Jean : “Ben… Je l’ai bouffé, pardi. Je me suis éclaté dans divers pays de rêve, sur des plages aphrodisiaques, avec des cocotiers et des nanas ressemblant à Ursula Andress, jeune.”
L’inspectrice : “Oui, mais le fisc? Que faites-vous de vos devoirs de contribuable ?”
Jean : “Chez vous, c’est une idée fixe que votre fisc. Que voulez-vous qu’il me fasse, votre fisc? Il ne va tout de même pas me saisir mes souvenirs, mes groupies avec des cannes longues comme des fume-cigarette et bien jarretellées.
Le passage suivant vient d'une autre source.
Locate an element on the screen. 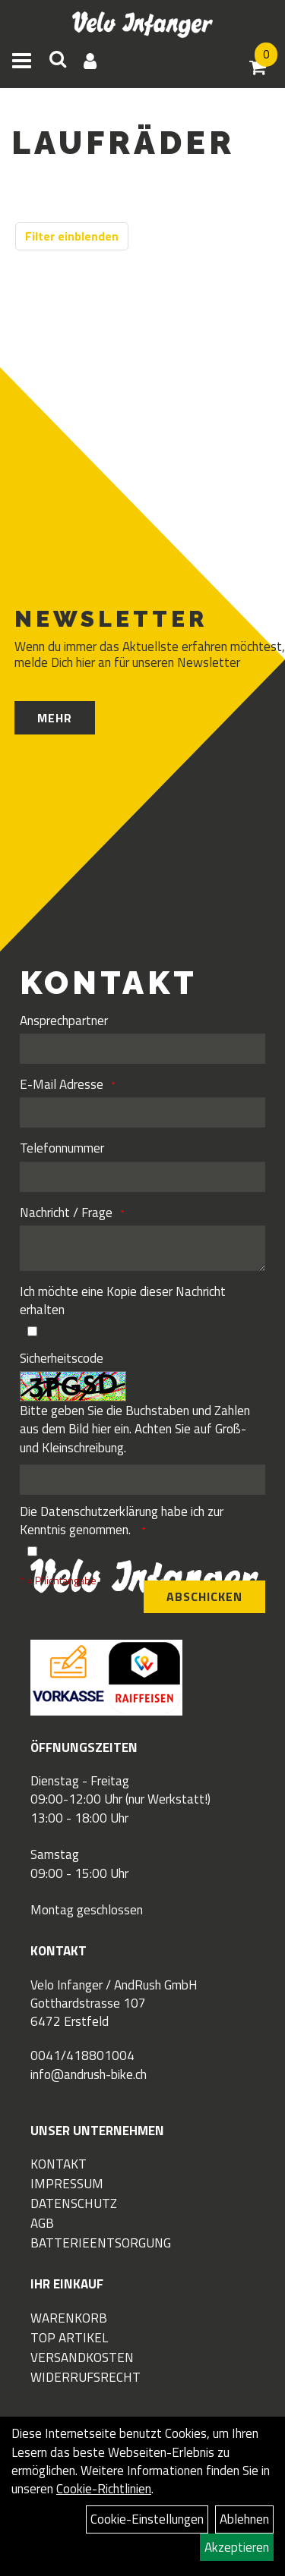  Akzeptieren is located at coordinates (236, 2547).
Vous pouvez tout me saisir, sauf ça, même sous la torture des saisies d’huissiers !” L’inspectrice : “Vous devez payer !” Jean : “Ah, par ici la monnaie, hein ? Ne vous réjouissez pas trop vite. Il y aura sûrement procès. Cela durera cinq, dix ans, peut-être davantage si mon avocat sait s’y prendre. Et au jugement dernier des tribunaux, cela fera bien longtemps que je serai en retraite ou que je serai mouru, et vous aussi !” »
Cette inspectrice-là avait-elle le visage de Francis Blanche dans « Erotissimo »? Jean Yanne, en tout cas, l’avait probablement en tête lorsqu’il disait : « J’ai essayé de payer mes impôts avec le sourire. Ils préfèrent un chèque. » Ça devait le faire rire. Au début.